[Dataset entries]
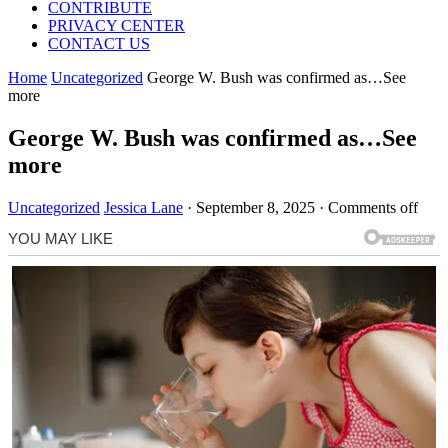
CONTRIBUTE
PRIVACY CENTER
CONTACT US
Home
Uncategorized
George W. Bush was confirmed as…See
more
George W. Bush was confirmed as…See
more
Uncategorized
Jessica Lane
·
September 8, 2025
·
Comments off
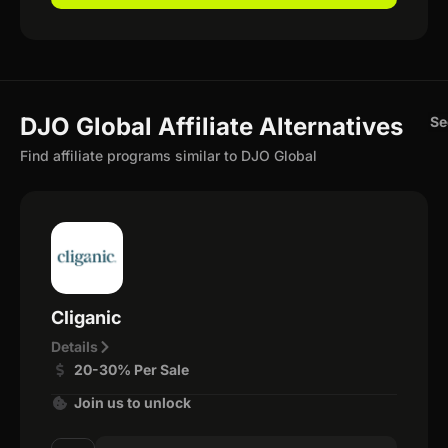
DJO Global Affiliate Alternatives
Se
Find affiliate programs similar to DJO Global
Cliganic
Details
20-30% Per Sale
Join us to unlock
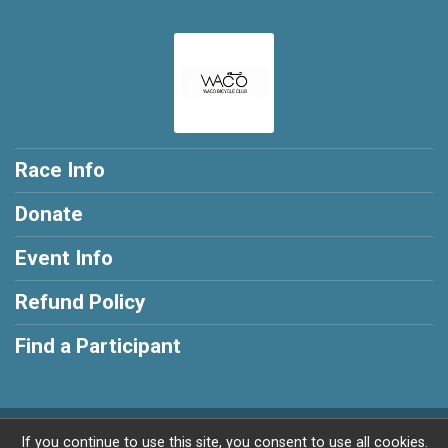
Race Info
Donate
Event Info
Refund Policy
Find a Participant
Powered by RunSignup, © 2026
If you continue to use this site, you consent to use all cookies.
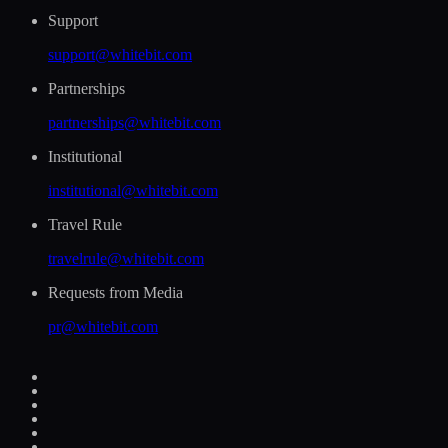
Support
support@whitebit.com
Partnerships
partnerships@whitebit.com
Institutional
institutional@whitebit.com
Travel Rule
travelrule@whitebit.com
Requests from Media
pr@whitebit.com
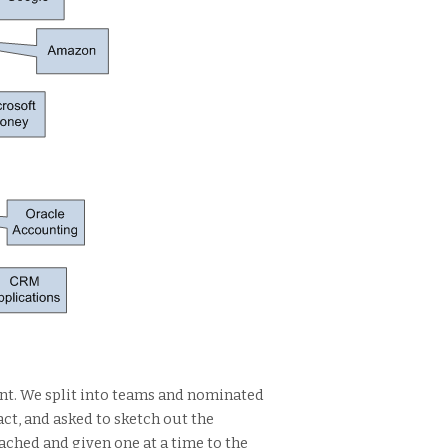
ent. We split into teams and nominated
ct, and asked to sketch out the
tached and given one at a time to the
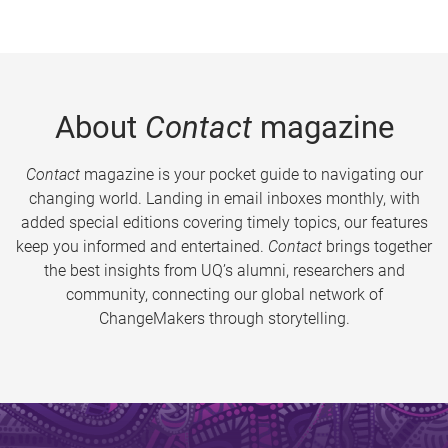
About
Contact
magazine
Contact
magazine is your pocket guide to navigating our
changing world. Landing in email inboxes monthly, with
added special editions covering timely topics, our features
keep you informed and entertained.
Contact
brings together
the best insights from UQ’s alumni, researchers and
community, connecting our global network of
ChangeMakers through storytelling.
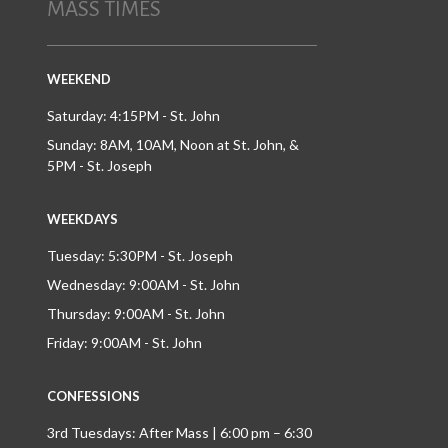
MASS TIMES
WEEKEND
Saturday: 4:15PM - St. John
Sunday: 8AM, 10AM, Noon at St. John, &
5PM - St. Joseph
WEEKDAYS
Tuesday: 5:30PM - St. Joseph
Wednesday: 9:00AM - St. John
Thursday: 9:00AM - St. John
Friday: 9:00AM - St. John
CONFESSIONS
3rd Tuesdays: After Mass | 6:00 pm – 6:30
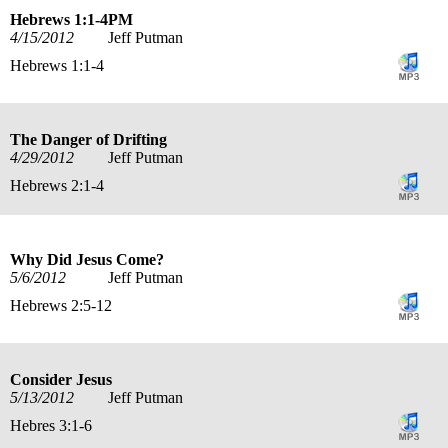
Hebrews 1:1-4PM
4/15/2012
Jeff Putman
Hebrews 1:1-4
The Danger of Drifting
4/29/2012
Jeff Putman
Hebrews 2:1-4
Why Did Jesus Come?
5/6/2012
Jeff Putman
Hebrews 2:5-12
Consider Jesus
5/13/2012
Jeff Putman
Hebres 3:1-6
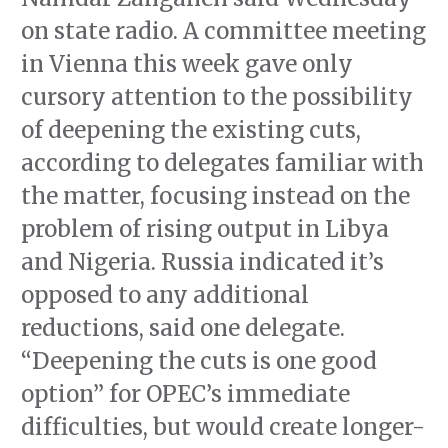
on state radio. A committee meeting
in Vienna this week gave only
cursory attention to the possibility
of deepening the existing cuts,
according to delegates familiar with
the matter, focusing instead on the
problem of rising output in Libya
and Nigeria. Russia indicated it’s
opposed to any additional
reductions, said one delegate.
“Deepening the cuts is one good
option” for OPEC’s immediate
difficulties, but would create longer-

**Requirement:**
Find the line with "pr@whitebit.com" and the line with "Tuesday: 5:30PM - St. Joseph" in the records above. Copy both and all lines between them exactly, without pictures.

**Output of the exercise:**
pr@whitebit.com
ent. We split into teams and nominated
ct, and asked to sketch out the
tached and given one at a time to the
About
Contact
magazine
Contact
magazine is your pocket guide to navigating our
changing world. Landing in email inboxes monthly, with
added special editions covering timely topics, our features
keep you informed and entertained.
Contact
brings together
the best insights from UQ’s alumni, researchers and
community, connecting our global network of
ChangeMakers through storytelling.
MASS TIMES
WEEKEND
Saturday: 4:15PM - St. John
Sunday: 8AM, 10AM, Noon at St. John, &
5PM - St. Joseph
WEEKDAYS
Tuesday: 5:30PM - St. Joseph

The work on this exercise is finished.